- [SOURCE MATERIAL]:
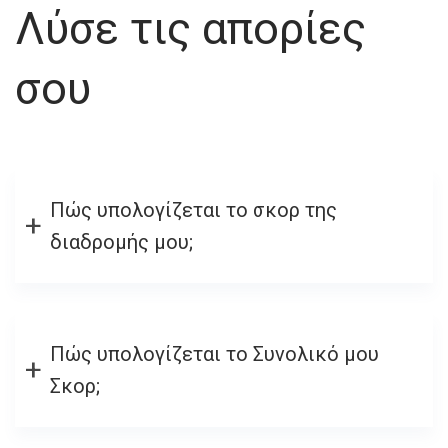
Λύσε τις απορίες
σου
Πώς υπολογίζεται το σκορ της
διαδρομής μου;
Πώς υπολογίζεται το Συνολικό μου
Σκορ;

- [WHAT THE TASK ASKS]: Copy the data exactly. Pictures do not belong in the copy.

- [ANSWER TO THE PROBLEM]:
Λύσε τις απορίες
σου
Πώς υπολογίζεται το σκορ της
διαδρομής μου;
Πώς υπολογίζεται το Συνολικό μου
Σκορ;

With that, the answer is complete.